Ahora el terreno era llano e íbamos caminando por la herbosa senda central del cementerio. De pronto me percaté de cierto movimiento a mi espalda, y al volverme y mirar por encima del hombro vi que uno de los deudos del entierro venía corriendo hacia nosotros haciéndonos apremiantes señas. Cuando se acercó vi que era un hombre moreno, achaparrado, de unos cincuenta años.
– Señor Ryder, qué honor… -dijo casi sin aliento al ver que me volvía-. Soy el hermano de la viuda. Mi hermana se alegraría tanto si fuera usted tan amable de unirse a nosotros…
Miré hacia donde nos indicaba y vi que estábamos bastante cerca de la comitiva del entierro. En efecto, la brisa nos traía claramente los desolados sollozos.
– Por aquí, por favor -dijo el hombre.
– Pero…, en un momento tan íntimo…
– No, no, por favor. Mi hermana…, todos nos sentiremos tan honrados… Por favor, por aquí.

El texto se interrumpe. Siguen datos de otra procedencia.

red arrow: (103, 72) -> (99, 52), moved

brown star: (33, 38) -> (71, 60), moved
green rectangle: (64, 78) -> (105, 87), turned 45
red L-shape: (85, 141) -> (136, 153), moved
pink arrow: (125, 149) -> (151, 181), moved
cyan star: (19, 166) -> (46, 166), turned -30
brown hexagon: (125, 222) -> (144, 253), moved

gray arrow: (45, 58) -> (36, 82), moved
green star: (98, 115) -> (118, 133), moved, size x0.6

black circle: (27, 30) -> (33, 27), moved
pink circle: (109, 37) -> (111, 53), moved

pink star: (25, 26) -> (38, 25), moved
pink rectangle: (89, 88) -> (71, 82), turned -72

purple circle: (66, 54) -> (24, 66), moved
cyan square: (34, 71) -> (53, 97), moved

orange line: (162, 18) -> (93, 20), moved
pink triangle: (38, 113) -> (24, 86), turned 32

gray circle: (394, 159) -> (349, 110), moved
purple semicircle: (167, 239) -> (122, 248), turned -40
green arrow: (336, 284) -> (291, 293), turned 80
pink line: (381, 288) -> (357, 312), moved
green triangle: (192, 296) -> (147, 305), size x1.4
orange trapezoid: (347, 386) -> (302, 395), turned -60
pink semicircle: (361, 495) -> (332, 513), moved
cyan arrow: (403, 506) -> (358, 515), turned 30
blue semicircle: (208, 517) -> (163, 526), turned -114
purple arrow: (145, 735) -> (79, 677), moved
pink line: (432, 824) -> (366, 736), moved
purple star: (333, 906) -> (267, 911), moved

Un tanto a regañadientes, me dispuse a seguirle. El terreno iba haciéndose más blando a medida que avanzábamos a través de las lápidas. Al principio me fue imposible ver a la viuda entre las filas de espaldas encorvadas y oscuras, pero al acercarnos al grupo alcancé a verla a la cabeza del mismo, inclinada sobre la fosa abierta. Daba muestras de una aflicción tan honda que parecía muy capaz de arrojarse sobre el ataúd. Tal vez en previsión de tal eventualidad, un caballero de avanzada edad y pelo blanco la retenía con fuerza por brazo y hombro. A su espalda, los presentes lloraban al parecer movidos por un dolor genuino, pero por encima del llanto general seguían siendo claramente perceptibles los angustiados gemidos de la viuda: lentos, exhaustos aunque sorprendentemente estentóreos, como los que cabría esperar de alguien sometido a una tortura continuada. Al oírlos sentí un deseo súbito de darme la vuelta y alejarme, pero el hombre achaparrado me estaba haciendo gestos para que me acercara a la fosa. Cuando vio que no me movía, me susurró en tono nada discreto:
– Señor Ryder, por favor.
Algunos de los deudos se volvieron para mirarnos.
– Señor Ryder, por aquí.
El hombre achaparrado me cogió del brazo y empezamos a abrirnos paso entre los presentes, algunos de los cuales se volvían para mirarme. Oí, como mínimo, dos voces que decían: «Es el señor Ryder…» Cuando llegamos al pie de la fosa, los sollozos habían amainado en gran medida, y pude sentir multitud de ojos clavados en mi espalda. Adopté una actitud de sereno respeto, penosamente consciente de lo informal de mi atuendo: chaqueta verde clara, sin corbata… La camisa, además, era de un alegre estampado de tonos anaranjados y amarillos. Mientras el hombre achaparrado trataba de atraer la atención de la viuda, me abotoné rápidamente la chaqueta.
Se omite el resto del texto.